··· EXTRACTED MATERIAL ···

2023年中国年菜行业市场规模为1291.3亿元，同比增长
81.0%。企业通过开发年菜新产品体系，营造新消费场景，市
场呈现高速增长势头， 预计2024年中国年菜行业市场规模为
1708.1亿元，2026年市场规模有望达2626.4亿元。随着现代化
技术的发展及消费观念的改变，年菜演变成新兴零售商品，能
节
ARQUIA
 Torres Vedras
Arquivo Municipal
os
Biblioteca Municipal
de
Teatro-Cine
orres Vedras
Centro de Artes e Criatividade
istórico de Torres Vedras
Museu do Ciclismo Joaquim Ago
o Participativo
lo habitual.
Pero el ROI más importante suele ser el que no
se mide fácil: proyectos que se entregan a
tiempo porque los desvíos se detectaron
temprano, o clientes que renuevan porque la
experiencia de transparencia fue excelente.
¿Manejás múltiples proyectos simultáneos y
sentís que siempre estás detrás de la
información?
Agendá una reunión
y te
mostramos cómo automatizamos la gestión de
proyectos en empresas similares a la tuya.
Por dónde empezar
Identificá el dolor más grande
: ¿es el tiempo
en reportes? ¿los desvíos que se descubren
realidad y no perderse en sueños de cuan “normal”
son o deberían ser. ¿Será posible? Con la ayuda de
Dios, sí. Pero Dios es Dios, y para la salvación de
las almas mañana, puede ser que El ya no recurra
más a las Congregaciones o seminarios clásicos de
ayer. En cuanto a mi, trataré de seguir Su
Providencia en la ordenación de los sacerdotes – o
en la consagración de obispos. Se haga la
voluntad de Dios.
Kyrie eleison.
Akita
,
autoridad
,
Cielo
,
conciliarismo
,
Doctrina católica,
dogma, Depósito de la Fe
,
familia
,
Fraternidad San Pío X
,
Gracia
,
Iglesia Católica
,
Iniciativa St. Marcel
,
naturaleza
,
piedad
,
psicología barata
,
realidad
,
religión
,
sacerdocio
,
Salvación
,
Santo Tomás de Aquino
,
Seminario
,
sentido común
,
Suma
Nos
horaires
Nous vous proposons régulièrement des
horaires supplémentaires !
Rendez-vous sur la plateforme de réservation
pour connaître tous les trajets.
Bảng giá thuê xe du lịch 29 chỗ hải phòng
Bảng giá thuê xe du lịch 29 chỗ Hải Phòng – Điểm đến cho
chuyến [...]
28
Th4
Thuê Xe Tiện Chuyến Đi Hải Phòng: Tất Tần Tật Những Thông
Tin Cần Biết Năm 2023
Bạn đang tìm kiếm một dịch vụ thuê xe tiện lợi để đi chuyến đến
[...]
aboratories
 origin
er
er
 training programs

···
··· EXTRACTED MATERIAL ···

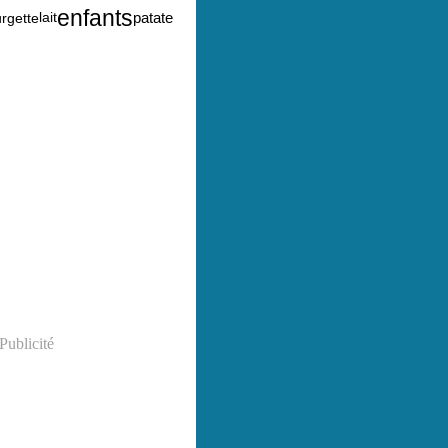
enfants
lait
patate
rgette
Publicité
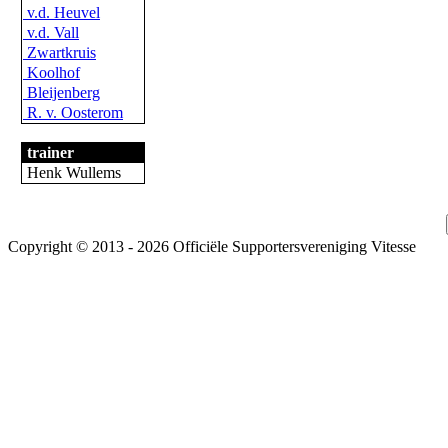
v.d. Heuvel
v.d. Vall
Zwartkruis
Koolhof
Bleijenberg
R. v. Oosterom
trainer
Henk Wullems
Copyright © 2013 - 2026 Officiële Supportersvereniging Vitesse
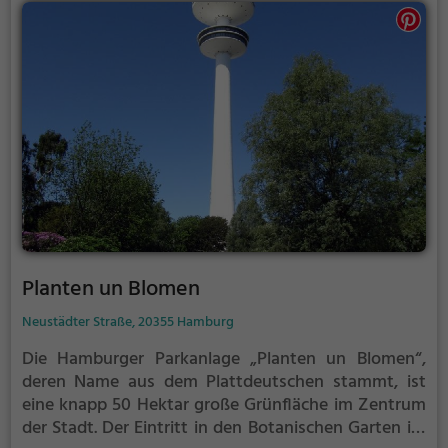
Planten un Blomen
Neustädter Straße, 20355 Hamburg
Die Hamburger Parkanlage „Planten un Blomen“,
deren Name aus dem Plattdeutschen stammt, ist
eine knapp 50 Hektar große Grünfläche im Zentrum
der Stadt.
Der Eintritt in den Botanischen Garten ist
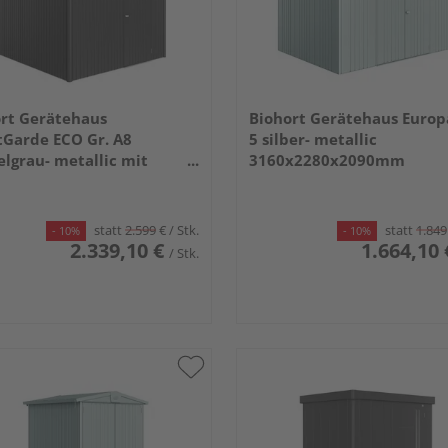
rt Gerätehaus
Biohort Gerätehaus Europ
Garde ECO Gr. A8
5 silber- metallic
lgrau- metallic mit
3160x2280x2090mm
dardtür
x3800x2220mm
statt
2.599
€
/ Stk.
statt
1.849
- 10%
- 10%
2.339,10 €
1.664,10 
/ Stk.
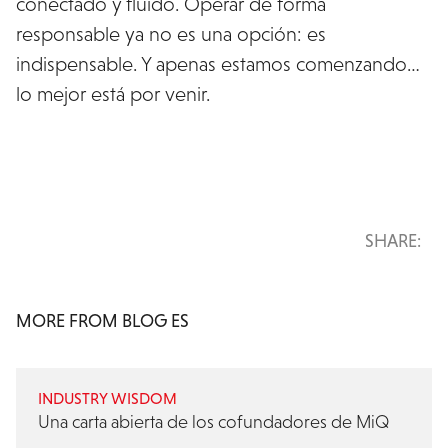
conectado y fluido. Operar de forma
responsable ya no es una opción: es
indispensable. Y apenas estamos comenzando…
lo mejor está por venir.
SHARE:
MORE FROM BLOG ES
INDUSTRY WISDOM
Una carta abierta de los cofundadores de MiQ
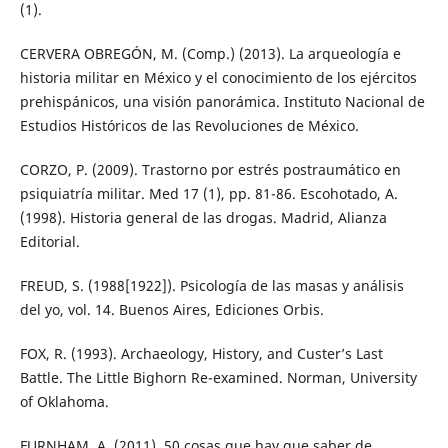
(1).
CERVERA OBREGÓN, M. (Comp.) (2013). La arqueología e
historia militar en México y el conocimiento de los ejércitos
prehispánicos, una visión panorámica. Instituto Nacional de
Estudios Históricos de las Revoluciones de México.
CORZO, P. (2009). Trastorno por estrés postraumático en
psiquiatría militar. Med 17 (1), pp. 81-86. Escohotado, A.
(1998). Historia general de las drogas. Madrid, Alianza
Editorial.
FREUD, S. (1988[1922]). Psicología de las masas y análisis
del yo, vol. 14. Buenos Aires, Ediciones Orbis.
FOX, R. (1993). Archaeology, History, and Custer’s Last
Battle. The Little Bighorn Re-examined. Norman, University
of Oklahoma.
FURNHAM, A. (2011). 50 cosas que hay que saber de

···

• [AIM OF THE EXERCISE] Find the lines that mention "Gerätehaus" in the entries and show them.

• [FINISHED EXERCISE]
rt Gerätehaus
Biohort Gerätehaus Europ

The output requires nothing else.